EPA Hearings, Pittsburgh PA, 12 November 2015
http://www2.epa.gov/cleanpowerplan/forms/public-hearings-proposed-federal-plan-clean-power-plan
I like to think of myself as somewhere between a scientist and an engineer. I have a Ph.D. in physics from MIT, and I’ve taught at the University of Oxford. On the engineering side, I’ve worked at Bell Laboratories and Google.
But global warming is big trouble because I have three kids, who (with some luck) may be around until 2100. They’ll see some climate nastiness in their old age, even under optimistic scenarios. And grandchildren? Well, that depends on whether our kids have them; my eldest daughter is a geophysicist and sometimes she takes a bleak view of our political will to control climate change.
Meanwhile, I do what I can as an individual. I walk to work; we have a hybrid car. I’ve insulated the attic, my electricity nominally comes from Texas wind farms, and I buy carbon offsets. It’s not nearly enough.
Because I’ve been lucky enough to have a technical career, I can read the scientific papers and understand the mechanisms. It is grim and scary reading. As you know well, the literature is trustworthy; while there are some uncertainties where the science has not been nailed down, the overall picture is very clear. Specifically, to avoid serious trouble, we have a globally shared carbon budget that corresponds to less than 25 years at our current rate of consumption.
Within 25 years, we need to rebuild our economy to be largely fossil-fuel free. We might have less time, if science discovers unexpected positive feedback mechanisms.
People will tell you — doubtless they have told you — that 25 years is too short a time to rebuild our energy supplies. People will tell you that the economic life of a power plant is 30 to 50 years, so we must move slowly. Don’t believe them.
The people who tell you that have grown up in a static industry. One where 10% of the power plants were built before I was born, and where efficiencies have increased by just a fewpercentage points since then. It’s an industry that has seen little recent innovation. And, now the industry is starting to be replaced: we’re starting to get wind and solar power competing with those old fossil-fueled plants. They have a similar cost per megawatt-hour, and fewer strip mines, no carbon pollution, no fly ash, and no oil spills.
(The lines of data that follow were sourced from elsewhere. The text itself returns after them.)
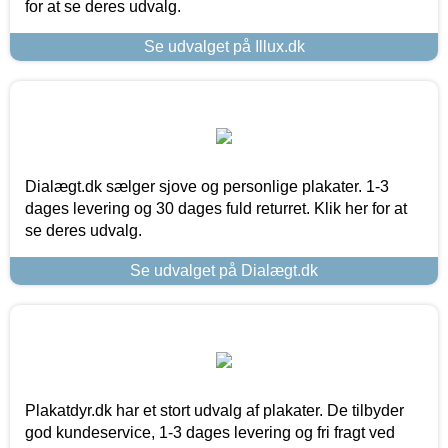
for at se deres udvalg.
Se udvalget på Illux.dk
Dialægt.dk sælger sjove og personlige plakater. 1-3
dages levering og 30 dages fuld returret. Klik her for at
se deres udvalg.
Se udvalget på Dialægt.dk
Plakatdyr.dk har et stort udvalg af plakater. De tilbyder
god kundeservice, 1-3 dages levering og fri fragt ved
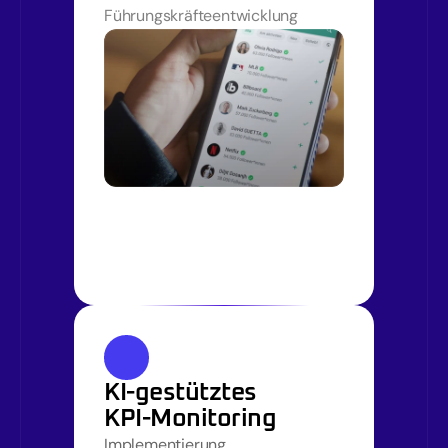
Führungskräfteentwicklung
KI-gestütztes 

KPI-Monitoring
Implementierung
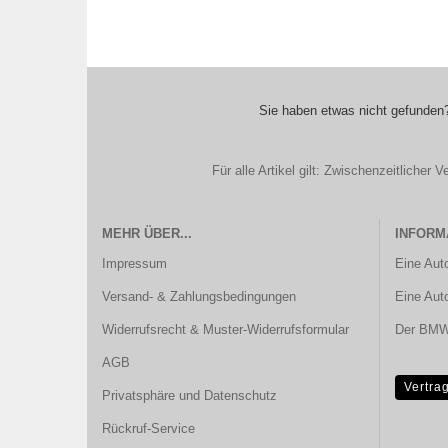
Sie haben etwas nicht gefunden?
Für alle Artikel gilt: Zwischenzeitliche
MEHR ÜBER...
INFORM
Impressum
Eine Aut
Versand- & Zahlungsbedingungen
Eine Aut
Widerrufsrecht & Muster-Widerrufsformular
Der BMW 
AGB
Vertra
Privatsphäre und Datenschutz
Rückruf-Service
The people running the electric power industry are doubtless smart, people, but their experience hasn’t prepared them for the changes in technology and economics that are happening.
I’ve seen a similar transition. When I started working for AT&T in 1987, telephones were very different from computers. Each phone call was carried over a dedicated circuit, and that circuit was expensive. But change was coming. Optical fibers would, over the next decade, make data transport unimaginably cheap. And, computers would become fast enough to economically process and switch phone calls. As a result, the industry changed rapidly and messily.
Between 1995 to 2002, my own company, Lucent Technologies, was run over by technological change. It couldn’t adapt fast enough; it had too many people who expected incremental improvements. Lucent went from a stable, profitable company, to one that was losing money, shrinking, and about to be acquired in a fire sale.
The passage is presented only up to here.